- **WORK REQUEST**: Set down the entries below exactly as written.

- **DATA UNDER STUDY**:
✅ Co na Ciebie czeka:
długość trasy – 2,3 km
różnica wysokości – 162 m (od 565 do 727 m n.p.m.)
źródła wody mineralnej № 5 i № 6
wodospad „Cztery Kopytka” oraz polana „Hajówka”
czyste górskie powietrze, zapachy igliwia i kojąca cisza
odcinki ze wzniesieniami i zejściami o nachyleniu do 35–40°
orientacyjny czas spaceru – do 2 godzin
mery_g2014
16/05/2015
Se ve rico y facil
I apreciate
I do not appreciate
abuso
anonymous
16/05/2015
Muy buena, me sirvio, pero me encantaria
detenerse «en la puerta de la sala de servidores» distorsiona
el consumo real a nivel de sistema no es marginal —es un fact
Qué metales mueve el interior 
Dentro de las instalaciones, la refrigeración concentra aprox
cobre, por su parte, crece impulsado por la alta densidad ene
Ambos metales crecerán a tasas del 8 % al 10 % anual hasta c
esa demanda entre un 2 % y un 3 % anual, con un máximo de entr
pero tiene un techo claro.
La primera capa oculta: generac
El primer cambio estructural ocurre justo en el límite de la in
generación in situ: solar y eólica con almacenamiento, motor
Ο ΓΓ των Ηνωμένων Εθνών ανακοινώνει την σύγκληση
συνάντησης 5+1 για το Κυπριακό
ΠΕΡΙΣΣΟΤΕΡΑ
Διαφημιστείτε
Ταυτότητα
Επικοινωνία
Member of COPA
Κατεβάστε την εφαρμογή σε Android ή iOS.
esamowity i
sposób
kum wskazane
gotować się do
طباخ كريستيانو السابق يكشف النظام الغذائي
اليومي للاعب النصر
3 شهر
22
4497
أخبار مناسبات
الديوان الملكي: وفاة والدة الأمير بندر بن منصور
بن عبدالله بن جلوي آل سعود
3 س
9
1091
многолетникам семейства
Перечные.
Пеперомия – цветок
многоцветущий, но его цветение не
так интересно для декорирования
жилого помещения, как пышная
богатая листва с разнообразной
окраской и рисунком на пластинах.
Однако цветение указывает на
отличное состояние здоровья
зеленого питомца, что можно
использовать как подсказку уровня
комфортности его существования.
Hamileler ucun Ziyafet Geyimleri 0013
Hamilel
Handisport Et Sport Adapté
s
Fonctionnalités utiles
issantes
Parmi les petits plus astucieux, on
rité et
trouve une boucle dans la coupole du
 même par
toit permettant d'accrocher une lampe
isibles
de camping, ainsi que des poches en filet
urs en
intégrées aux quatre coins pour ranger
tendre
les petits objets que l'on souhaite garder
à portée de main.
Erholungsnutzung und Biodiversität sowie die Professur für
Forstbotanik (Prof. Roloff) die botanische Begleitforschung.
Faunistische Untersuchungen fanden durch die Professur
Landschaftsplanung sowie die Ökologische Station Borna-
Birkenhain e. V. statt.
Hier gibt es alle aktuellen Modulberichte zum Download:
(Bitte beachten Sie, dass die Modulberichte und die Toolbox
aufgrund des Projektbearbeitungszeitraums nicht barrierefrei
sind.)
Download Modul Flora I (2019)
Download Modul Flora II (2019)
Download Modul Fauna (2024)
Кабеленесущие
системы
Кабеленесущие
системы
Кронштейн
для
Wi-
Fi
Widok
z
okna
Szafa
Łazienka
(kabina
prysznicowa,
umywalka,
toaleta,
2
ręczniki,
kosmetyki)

- **OUTPUT FOR THIS EXERCISE**:
✅ Co na Ciebie czeka:
długość trasy – 2,3 km
różnica wysokości – 162 m (od 565 do 727 m n.p.m.)
źródła wody mineralnej № 5 i № 6
wodospad „Cztery Kopytka” oraz polana „Hajówka”
czyste górskie powietrze, zapachy igliwia i kojąca cisza
odcinki ze wzniesieniami i zejściami o nachyleniu do 35–40°
orientacyjny czas spaceru – do 2 godzin
mery_g2014
16/05/2015
Se ve rico y facil
I apreciate
I do not appreciate
abuso
anonymous
16/05/2015
Muy buena, me sirvio, pero me encantaria
detenerse «en la puerta de la sala de servidores» distorsiona
el consumo real a nivel de sistema no es marginal —es un fact
Qué metales mueve el interior 
Dentro de las instalaciones, la refrigeración concentra aprox
cobre, por su parte, crece impulsado por la alta densidad ene
Ambos metales crecerán a tasas del 8 % al 10 % anual hasta c
esa demanda entre un 2 % y un 3 % anual, con un máximo de entr
pero tiene un techo claro.
La primera capa oculta: generac
El primer cambio estructural ocurre justo en el límite de la in
generación in situ: solar y eólica con almacenamiento, motor
Ο ΓΓ των Ηνωμένων Εθνών ανακοινώνει την σύγκληση
συνάντησης 5+1 για το Κυπριακό
ΠΕΡΙΣΣΟΤΕΡΑ
Διαφημιστείτε
Ταυτότητα
Επικοινωνία
Member of COPA
Κατεβάστε την εφαρμογή σε Android ή iOS.
esamowity i
sposób
kum wskazane
gotować się do
طباخ كريستيانو السابق يكشف النظام الغذائي
اليومي للاعب النصر
3 شهر
22
4497
أخبار مناسبات
الديوان الملكي: وفاة والدة الأمير بندر بن منصور
بن عبدالله بن جلوي آل سعود
3 س
9
1091
многолетникам семейства
Перечные.
Пеперомия – цветок
многоцветущий, но его цветение не
так интересно для декорирования
жилого помещения, как пышная
богатая листва с разнообразной
окраской и рисунком на пластинах.
Однако цветение указывает на
отличное состояние здоровья
зеленого питомца, что можно
использовать как подсказку уровня
комфортности его существования.
Hamileler ucun Ziyafet Geyimleri 0013
Hamilel
Handisport Et Sport Adapté
s
Fonctionnalités utiles
issantes
Parmi les petits plus astucieux, on
rité et
trouve une boucle dans la coupole du
 même par
toit permettant d'accrocher une lampe
isibles
de camping, ainsi que des poches en filet
urs en
intégrées aux quatre coins pour ranger
tendre
les petits objets que l'on souhaite garder
à portée de main.
Erholungsnutzung und Biodiversität sowie die Professur für
Forstbotanik (Prof. Roloff) die botanische Begleitforschung.
Faunistische Untersuchungen fanden durch die Professur
Landschaftsplanung sowie die Ökologische Station Borna-
Birkenhain e. V. statt.
Hier gibt es alle aktuellen Modulberichte zum Download:
(Bitte beachten Sie, dass die Modulberichte und die Toolbox
aufgrund des Projektbearbeitungszeitraums nicht barrierefrei
sind.)
Download Modul Flora I (2019)
Download Modul Flora II (2019)
Download Modul Fauna (2024)
Кабеленесущие
системы
Кабеленесущие
системы
Кронштейн
для
Wi-
Fi
Widok
z
okna
Szafa
Łazienka
(kabina
prysznicowa,
umywalka,
toaleta,
2
ręczniki,
kosmetyki)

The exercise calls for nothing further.